▸ DIRECTIONS FOR THIS TASK
Your task is to extract every entry that follows word for word while excluding the pictures.

Records from a collection
-- Opening Marker --

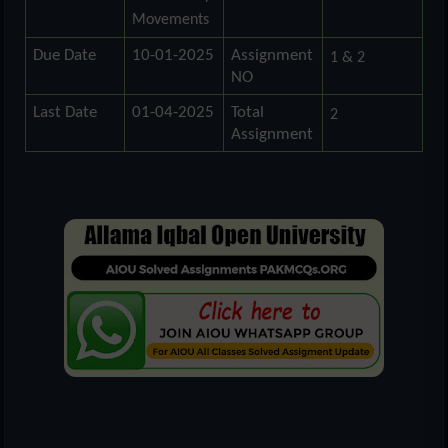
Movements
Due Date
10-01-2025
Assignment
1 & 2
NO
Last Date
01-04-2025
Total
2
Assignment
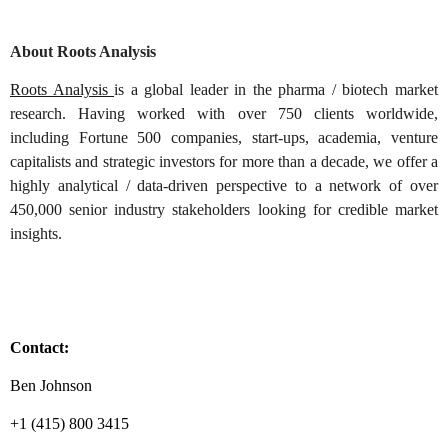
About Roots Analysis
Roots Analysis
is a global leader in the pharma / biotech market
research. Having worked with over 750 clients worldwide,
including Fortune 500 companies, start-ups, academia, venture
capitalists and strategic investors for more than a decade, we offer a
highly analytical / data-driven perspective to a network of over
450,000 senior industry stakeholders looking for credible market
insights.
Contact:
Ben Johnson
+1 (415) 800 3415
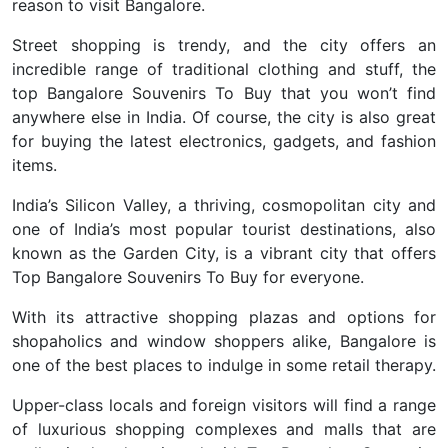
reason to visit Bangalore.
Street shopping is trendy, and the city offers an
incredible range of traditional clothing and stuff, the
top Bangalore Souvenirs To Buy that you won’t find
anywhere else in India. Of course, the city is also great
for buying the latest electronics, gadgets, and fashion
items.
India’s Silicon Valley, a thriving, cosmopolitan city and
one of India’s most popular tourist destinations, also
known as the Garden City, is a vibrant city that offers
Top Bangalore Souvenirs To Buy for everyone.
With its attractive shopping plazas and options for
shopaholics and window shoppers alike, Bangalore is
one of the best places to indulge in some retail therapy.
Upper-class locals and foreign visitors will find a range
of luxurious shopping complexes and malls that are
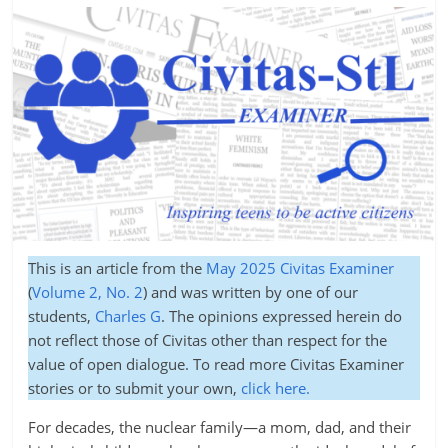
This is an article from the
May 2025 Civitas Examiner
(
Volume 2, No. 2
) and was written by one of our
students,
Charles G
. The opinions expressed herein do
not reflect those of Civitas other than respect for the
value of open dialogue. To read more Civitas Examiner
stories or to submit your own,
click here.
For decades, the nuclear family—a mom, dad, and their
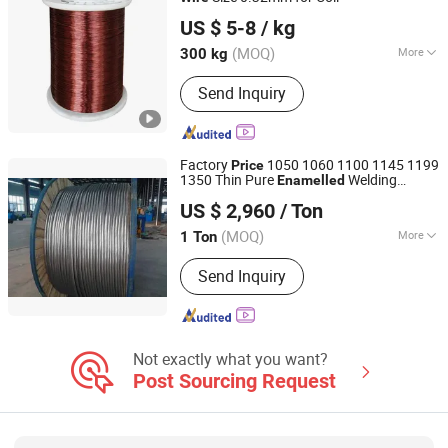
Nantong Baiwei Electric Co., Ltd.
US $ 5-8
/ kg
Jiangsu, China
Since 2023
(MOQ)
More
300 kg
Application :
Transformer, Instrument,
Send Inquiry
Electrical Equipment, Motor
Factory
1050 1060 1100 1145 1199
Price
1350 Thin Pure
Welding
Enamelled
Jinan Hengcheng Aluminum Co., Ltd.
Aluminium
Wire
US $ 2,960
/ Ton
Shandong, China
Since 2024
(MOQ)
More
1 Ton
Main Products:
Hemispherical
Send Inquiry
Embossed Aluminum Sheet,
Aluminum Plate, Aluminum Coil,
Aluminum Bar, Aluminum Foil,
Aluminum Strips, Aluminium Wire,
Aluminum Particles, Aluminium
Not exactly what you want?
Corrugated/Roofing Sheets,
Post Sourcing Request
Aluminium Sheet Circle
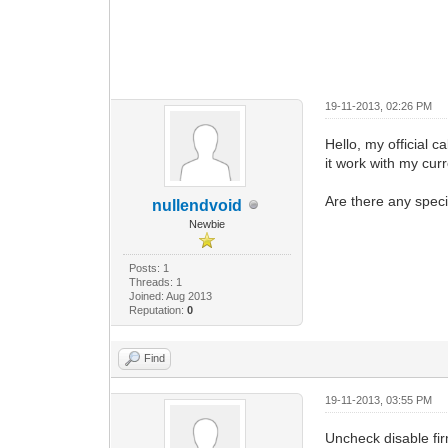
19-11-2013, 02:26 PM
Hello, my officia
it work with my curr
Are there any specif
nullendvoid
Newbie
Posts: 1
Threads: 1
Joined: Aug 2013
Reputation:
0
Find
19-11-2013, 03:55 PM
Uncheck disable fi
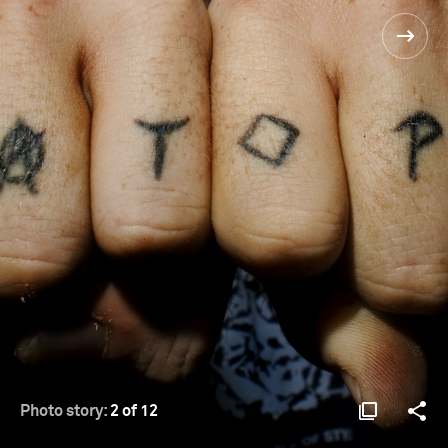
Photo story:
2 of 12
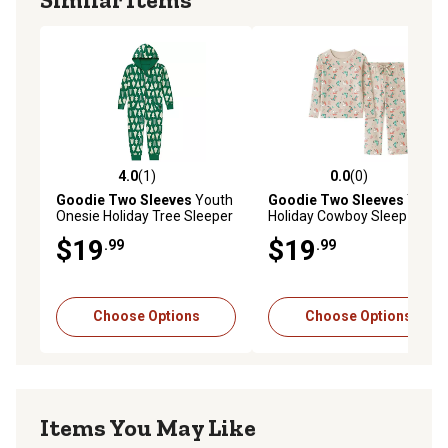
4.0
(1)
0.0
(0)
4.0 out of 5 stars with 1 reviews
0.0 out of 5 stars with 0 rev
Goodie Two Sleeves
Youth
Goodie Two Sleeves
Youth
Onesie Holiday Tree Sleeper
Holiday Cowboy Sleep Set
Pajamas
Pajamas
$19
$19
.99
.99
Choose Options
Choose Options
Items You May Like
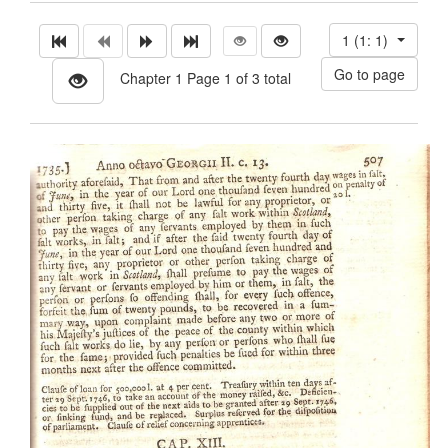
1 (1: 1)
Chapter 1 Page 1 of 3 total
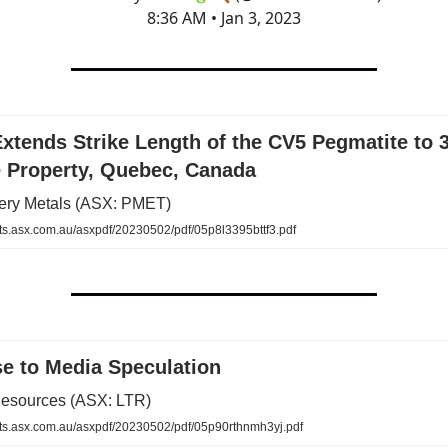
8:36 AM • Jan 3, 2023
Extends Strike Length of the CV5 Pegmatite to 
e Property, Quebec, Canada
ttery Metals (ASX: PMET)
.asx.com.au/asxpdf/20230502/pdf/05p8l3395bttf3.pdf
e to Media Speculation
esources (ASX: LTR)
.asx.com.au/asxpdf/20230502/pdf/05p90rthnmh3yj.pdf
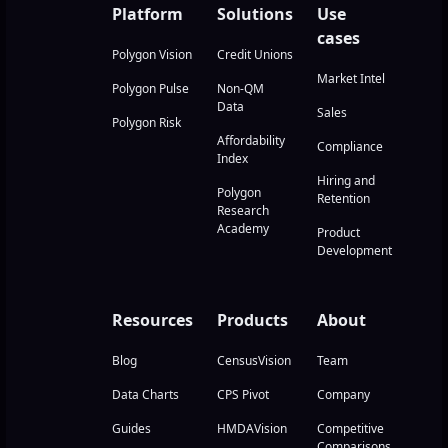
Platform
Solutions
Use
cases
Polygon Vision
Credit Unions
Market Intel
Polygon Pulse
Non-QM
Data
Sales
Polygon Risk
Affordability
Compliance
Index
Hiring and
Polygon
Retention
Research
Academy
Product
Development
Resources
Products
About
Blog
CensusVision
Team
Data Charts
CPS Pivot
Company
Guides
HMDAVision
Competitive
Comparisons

-- Closing Marker --

▸ WRITTEN ANSWER
Movements
Due Date
10-01-2025
Assignment
1 & 2
NO
Last Date
01-04-2025
Total
2
Assignment
About Roots Analysis
Roots Analysis
is a global leader in the pharma / biotech market
research. Having worked with over 750 clients worldwide,
including Fortune 500 companies, start-ups, academia, venture
capitalists and strategic investors for more than a decade, we offer a
highly analytical / data-driven perspective to a network of over
450,000 senior industry stakeholders looking for credible market
insights.
Contact:
Ben Johnson
+1 (415) 800 3415
reason to visit Bangalore.
Street shopping is trendy, and the city offers an
incredible range of traditional clothing and stuff, the
top Bangalore Souvenirs To Buy that you won’t find
anywhere else in India. Of course, the city is also great
for buying the latest electronics, gadgets, and fashion
items.
India’s Silicon Valley, a thriving, cosmopolitan city and
one of India’s most popular tourist destinations, also
known as the Garden City, is a vibrant city that offers
Top Bangalore Souvenirs To Buy for everyone.
With its attractive shopping plazas and options for
shopaholics and window shoppers alike, Bangalore is
one of the best places to indulge in some retail therapy.
Upper-class locals and foreign visitors will find a range
of luxurious shopping complexes and malls that are
This is an article from the
May 2025 Civitas Examiner
(
Volume 2, No. 2
) and was written by one of our
students,
Charles G
. The opinions expressed herein do
not reflect those of Civitas other than respect for the
value of open dialogue. To read more Civitas Examiner
stories or to submit your own,
click here.
For decades, the nuclear family—a mom, dad, and their
Nantong Baiwei Electric Co., Ltd.
US $ 5-8
/ kg
Jiangsu, China
Since 2023
(MOQ)
More
300 kg
Application :
Transformer, Instrument,
Send Inquiry
Electrical Equipment, Motor
Factory
1050 1060 1100 1145 1199
Price
1350 Thin Pure
Welding
Enamelled
Jinan Hengcheng Aluminum Co., Ltd.
Aluminium
Wire
US $ 2,960
/ Ton
Shandong, China
Since 2024
(MOQ)
More
1 Ton
Main Products:
Hemispherical
Send Inquiry
Embossed Aluminum Sheet,
Aluminum Plate, Aluminum Coil,
Aluminum Bar, Aluminum Foil,
Aluminum Strips, Aluminium Wire,
Aluminum Particles, Aluminium
Not exactly what you want?
Corrugated/Roofing Sheets,
Post Sourcing Request
Aluminium Sheet Circle
19-11-2013, 02:26 PM
Hello, my officia
it work with my curr
Are there any specif
nullendvoid
Newbie
Posts: 1
Threads: 1
Joined: Aug 2013
Reputation:
0
Find
19-11-2013, 03:55 PM
Uncheck disable fi
Photo story:
2 of 12
4.0
(1)
0.0
(0)
4.0 out of 5 stars with 1 reviews
0.0 out of 5 stars with 0 rev
Goodie Two Sleeves
Youth
Goodie Two Sleeves
Youth
Onesie Holiday Tree Sleeper
Holiday Cowboy Sleep Set
Pajamas
Pajamas
$19
$19
.99
.99
Choose Options
Choose Options
Items You May Like
1 (1: 1)
Chapter 1 Page 1 of 3 total
8:36 AM • Jan 3, 2023
Extends Strike Length of the CV5 Pegmatite to 
e Property, Quebec, Canada
ttery Metals (ASX: PMET)
.asx.com.au/asxpdf/20230502/pdf/05p8l3395bttf3.pdf
e to Media Speculation
esources (ASX: LTR)
.asx.com.au/asxpdf/20230502/pdf/05p90rthnmh3yj.pdf
Platform
Solutions
Use
cases
Polygon Vision
Credit Unions
Market Intel
Polygon Pulse
Non-QM
Data
Sales
Polygon Risk
Affordability
Compliance
Index
Hiring and
Polygon
Retention
Research
Academy
Product
Development
Resources
Products
About
Blog
CensusVision
Team
Data Charts
CPS Pivot
Company
Guides
HMDAVision
Competitive
Comparisons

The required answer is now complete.